Painter Dora Holzhandler was born into a Polish-Jewish family in Paris, France in 1928. After the collapse of her father’s business, she was raised by a Catholic farming family in Normandy for five years, before returning to Paris, where her maternal grandfather, a rabbi, fuelled her interest in Jewish traditions. After moving to London with her family in 1934, she was evacuated to Norfolk during the Second World War. Many members of her extended family perished in the Holocaust; she only once depicted this subject in her work in My Grandfather in Auschwitz (1962, Ben Uri Collection). After the war, Holzhandler returned briefly to Paris, before re-settling in London in 1948.
She studied at the Anglo-French Art School in St John’s Wood, London (1948-50), where her naïve style was first recognised and encouraged and she participated in the Royal Society of British Artists (RBA) Young Contemporaries show in 1949, while still a student. She had her first solo exhibition with Helen Lessore at the Beaux Arts Gallery in London in 1954, and also exhibited at galleries including the Portal Gallery, Grosvenor Gallery, and Langton Gallery in London, and with Ben Uri Gallery, where she had a solo exhibition, Outside In or Inside Out: Dora Holzhandler, in 2006 as well as in France and America.
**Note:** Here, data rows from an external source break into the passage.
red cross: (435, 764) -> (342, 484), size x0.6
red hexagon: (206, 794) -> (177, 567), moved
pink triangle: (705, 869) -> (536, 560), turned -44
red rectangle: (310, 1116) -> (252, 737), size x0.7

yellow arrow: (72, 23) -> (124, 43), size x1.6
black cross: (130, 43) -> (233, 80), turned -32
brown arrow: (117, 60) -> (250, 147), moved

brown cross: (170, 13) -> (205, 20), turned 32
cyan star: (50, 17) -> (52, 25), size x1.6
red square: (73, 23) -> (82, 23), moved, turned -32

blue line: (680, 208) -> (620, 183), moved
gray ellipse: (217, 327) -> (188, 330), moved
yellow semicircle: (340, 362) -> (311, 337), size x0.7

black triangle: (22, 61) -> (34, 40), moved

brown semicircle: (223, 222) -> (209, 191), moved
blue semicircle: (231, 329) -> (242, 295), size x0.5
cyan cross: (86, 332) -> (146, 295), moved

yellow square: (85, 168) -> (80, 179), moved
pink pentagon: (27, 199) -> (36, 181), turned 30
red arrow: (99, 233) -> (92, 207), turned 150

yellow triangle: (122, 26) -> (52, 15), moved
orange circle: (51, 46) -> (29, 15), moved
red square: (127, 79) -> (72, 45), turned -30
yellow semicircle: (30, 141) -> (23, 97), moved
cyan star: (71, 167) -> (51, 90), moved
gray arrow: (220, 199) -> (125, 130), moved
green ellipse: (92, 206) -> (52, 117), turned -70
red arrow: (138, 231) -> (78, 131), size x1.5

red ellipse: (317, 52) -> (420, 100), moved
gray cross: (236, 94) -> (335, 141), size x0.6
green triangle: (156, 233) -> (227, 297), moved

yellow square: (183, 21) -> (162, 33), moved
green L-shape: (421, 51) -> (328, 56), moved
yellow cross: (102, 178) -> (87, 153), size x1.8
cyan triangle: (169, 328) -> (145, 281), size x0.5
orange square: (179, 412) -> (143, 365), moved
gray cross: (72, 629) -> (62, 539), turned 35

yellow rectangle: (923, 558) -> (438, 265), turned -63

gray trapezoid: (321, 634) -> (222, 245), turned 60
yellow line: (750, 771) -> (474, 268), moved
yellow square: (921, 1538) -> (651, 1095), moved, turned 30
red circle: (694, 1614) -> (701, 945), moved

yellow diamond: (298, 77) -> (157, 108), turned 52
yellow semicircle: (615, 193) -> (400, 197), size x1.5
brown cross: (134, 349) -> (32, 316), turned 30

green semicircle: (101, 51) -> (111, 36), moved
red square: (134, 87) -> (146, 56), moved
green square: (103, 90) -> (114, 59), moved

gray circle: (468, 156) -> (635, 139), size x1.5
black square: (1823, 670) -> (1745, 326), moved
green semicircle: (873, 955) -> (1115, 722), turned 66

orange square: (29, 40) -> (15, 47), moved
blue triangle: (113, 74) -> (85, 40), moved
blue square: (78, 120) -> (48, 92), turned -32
She worked predominantly in oil but also used gouache and watercolour, drawing on folk art and children’s illustrations and often incorporating repeated iconography, mythical and religious symbolism, inspired by her dual beliefs in Judaism and Buddhism.
Dora Holzhandler died in London, England on 8 October 2015, aged 87. Her work is in numerous UK collections including the Ben Uri Collection, Brighton and Hove Museums and Galleries, the Jewish Museum London, and the Museum of Modern Art, Glasgow.